HugsVision is a easy to use huggingface wrapper for state-of-the-art computer vision

Overview

drawing

PyPI version GitHub Issues Contributions welcome License: MIT Downloads

HugsVision is an open-source and easy to use all-in-one huggingface wrapper for computer vision.

The goal is to create a fast, flexible and user-friendly toolkit that can be used to easily develop state-of-the-art computer vision technologies, including systems for Image Classification, Semantic Segmentation, Object Detection, Image Generation, Denoising and much more.

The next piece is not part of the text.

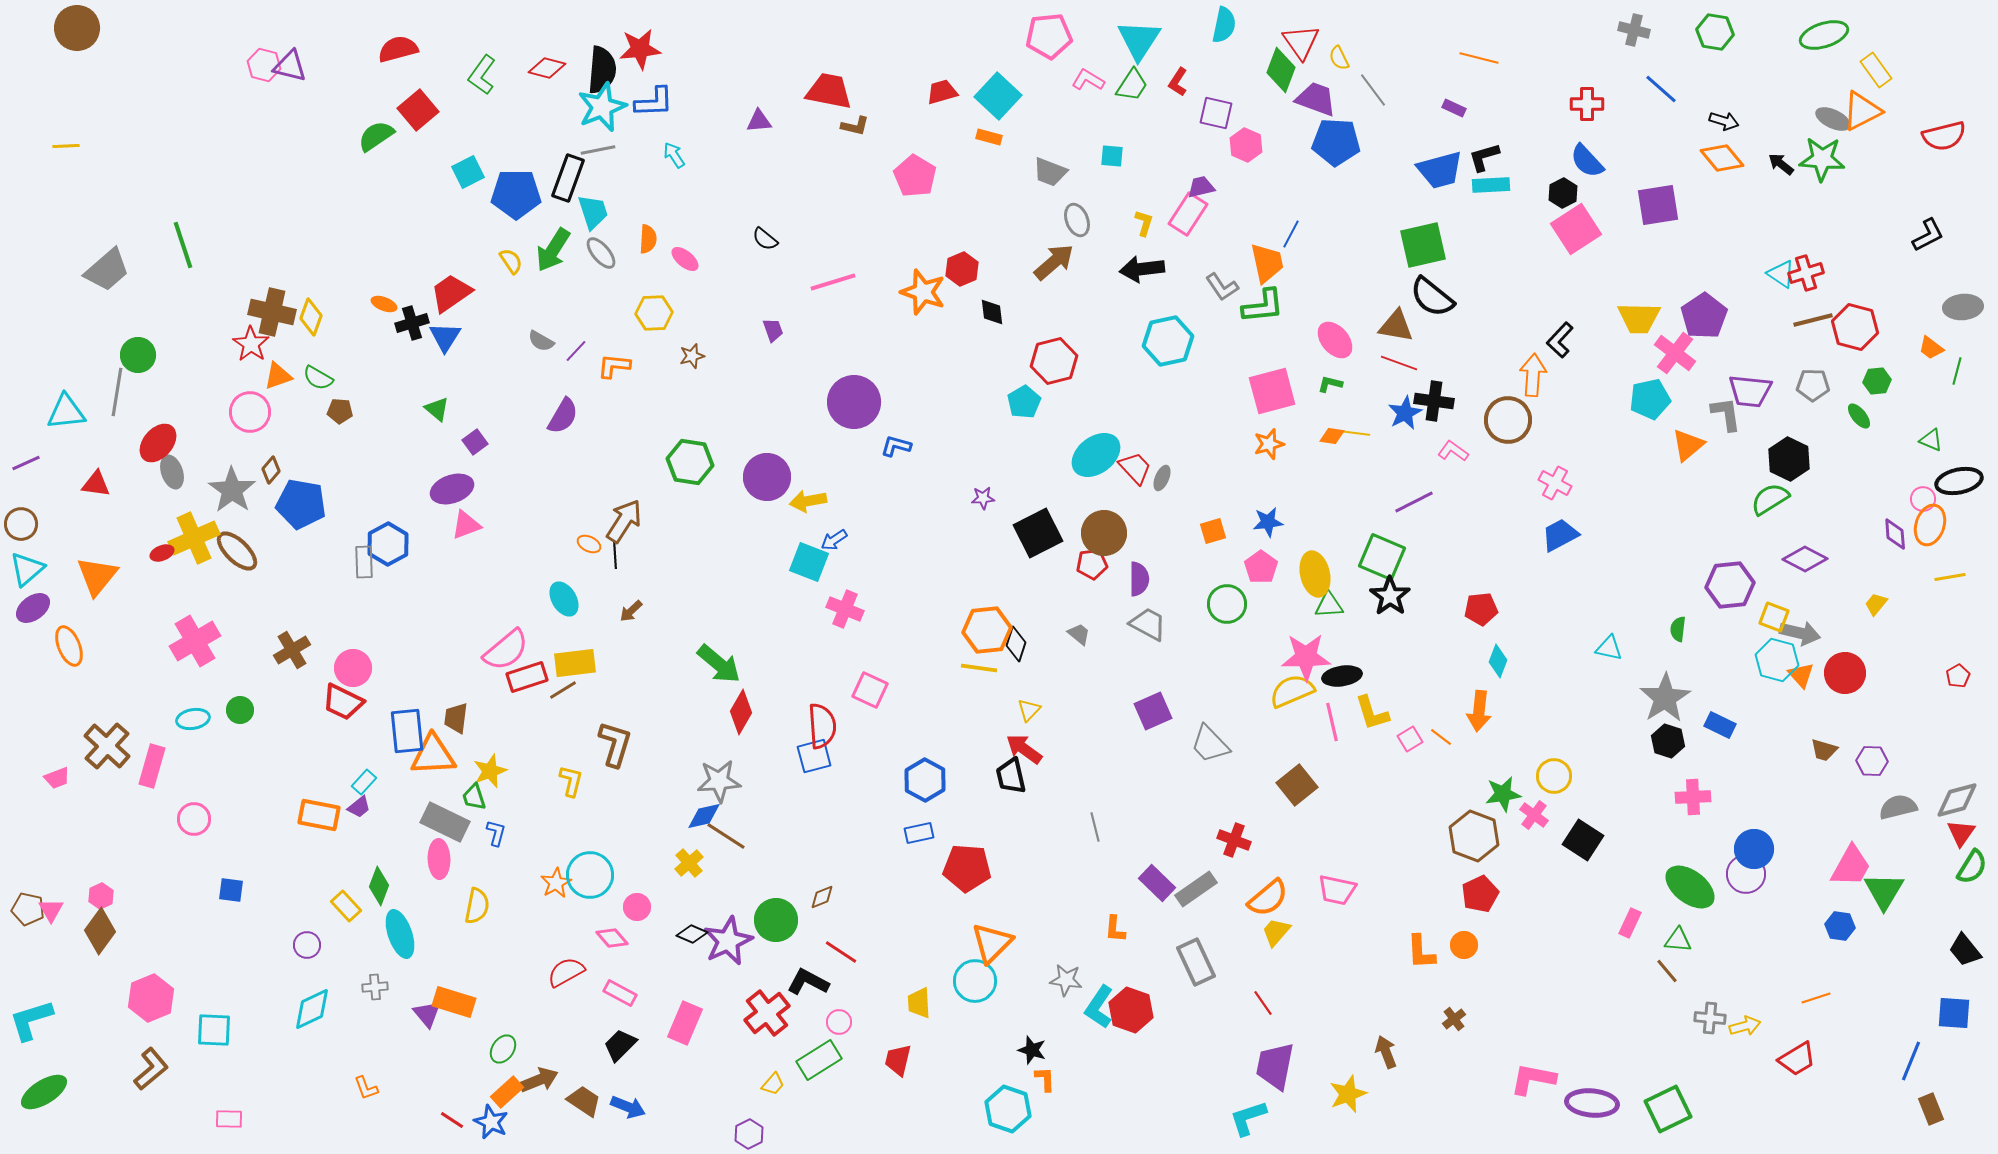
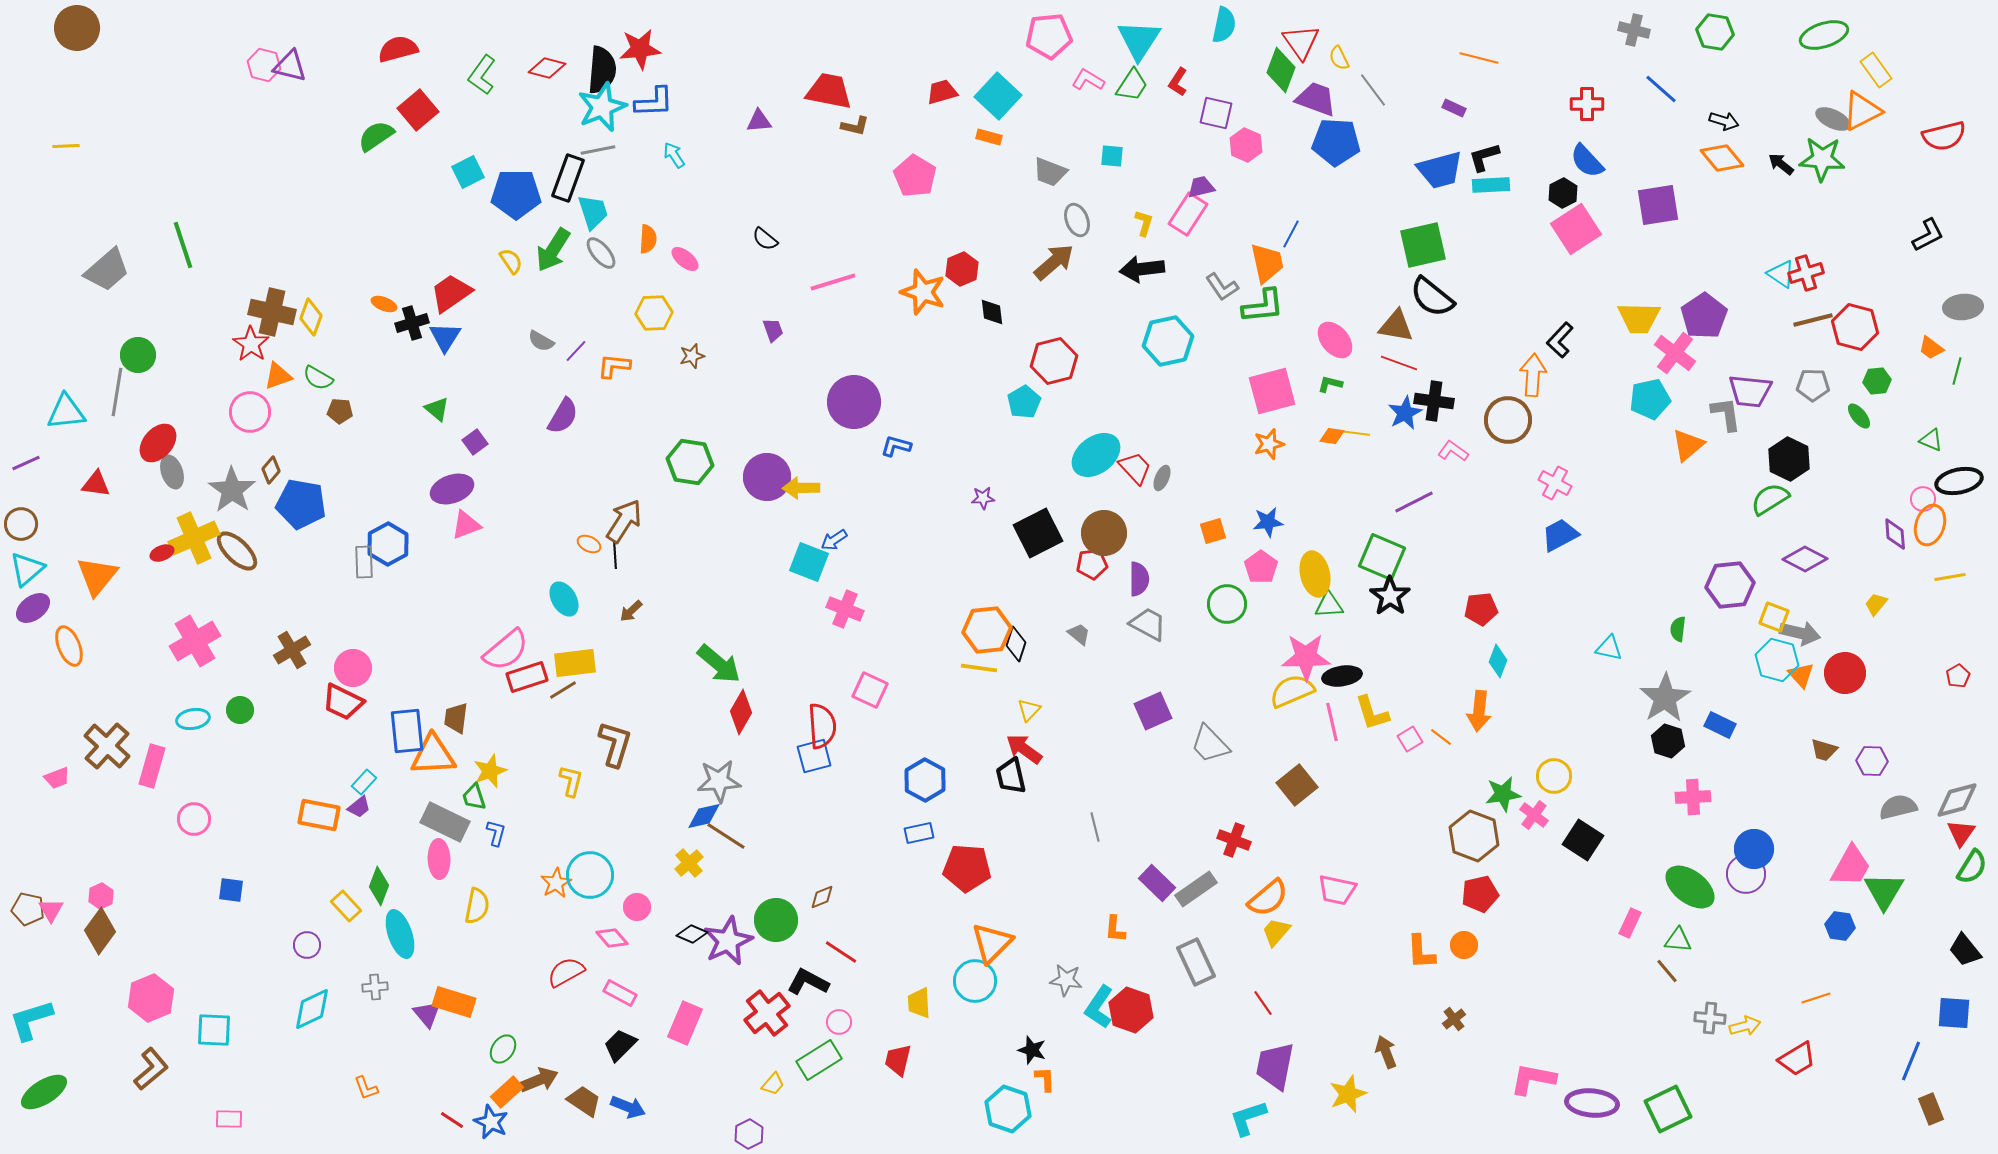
yellow arrow at (808, 501): moved 7 px left, 13 px up; rotated 9 degrees clockwise
red pentagon at (1480, 894): rotated 12 degrees clockwise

⚠️ HugsVision is currently in beta. ⚠️

Quick installation

HugsVision is constantly evolving. New features, tutorials, and documentation will appear over time. HugsVision can be installed via PyPI to rapidly use the standard library. Moreover, a local installation can be used by those users than want to run experiments and modify/customize the toolkit. HugsVision supports both CPU and GPU computations. For most recipes, however, a GPU is necessary during training. Please note that CUDA must be properly installed to use GPUs.

Anaconda setup

conda create --name HugsVision python=3.6 -y
conda activate HugsVision

More information on managing environments with Anaconda can be found in the conda cheat sheet.

Install via PyPI

Once you have created your Python environment (Python 3.6+) you can simply type:

pip install hugsvision

Install with GitHub

Once you have created your Python environment (Python 3.6+) you can simply type:

git clone https://github.com/qanastek/HugsVision.git
cd HugsVision
pip install -r requirements.txt
pip install --editable .

Any modification made to the hugsvision package will be automatically interpreted as we installed it with the --editable flag.

Example Usage

Let's train a binary classifier that can distinguish people with or without Pneumothorax thanks to their radiography.

Steps:

  1. Move to the recipe directory cd recipes/pneumothorax/binary_classification/
  2. Download the dataset here ~779 MB.
  3. Transform the dataset into a directory based one, thanks to the process.py script.
  4. Train the model: python train_example_vit.py --imgs="./pneumothorax_binary_classification_task_data/" --name="pneumo_model_vit" --epochs=1
  5. Rename <MODEL_PATH>/config.json to <MODEL_PATH>/preprocessor_config.json in my case, the model is situated at the output path like ./out/MYVITMODEL/1_2021-08-10-00-53-58/model/
  6. Make a prediction: python predict.py --img="42.png" --path="./out/MYVITMODEL/1_2021-08-10-00-53-58/model/"

Models recipes

You can find all the currently available models or tasks under the recipes/ folder.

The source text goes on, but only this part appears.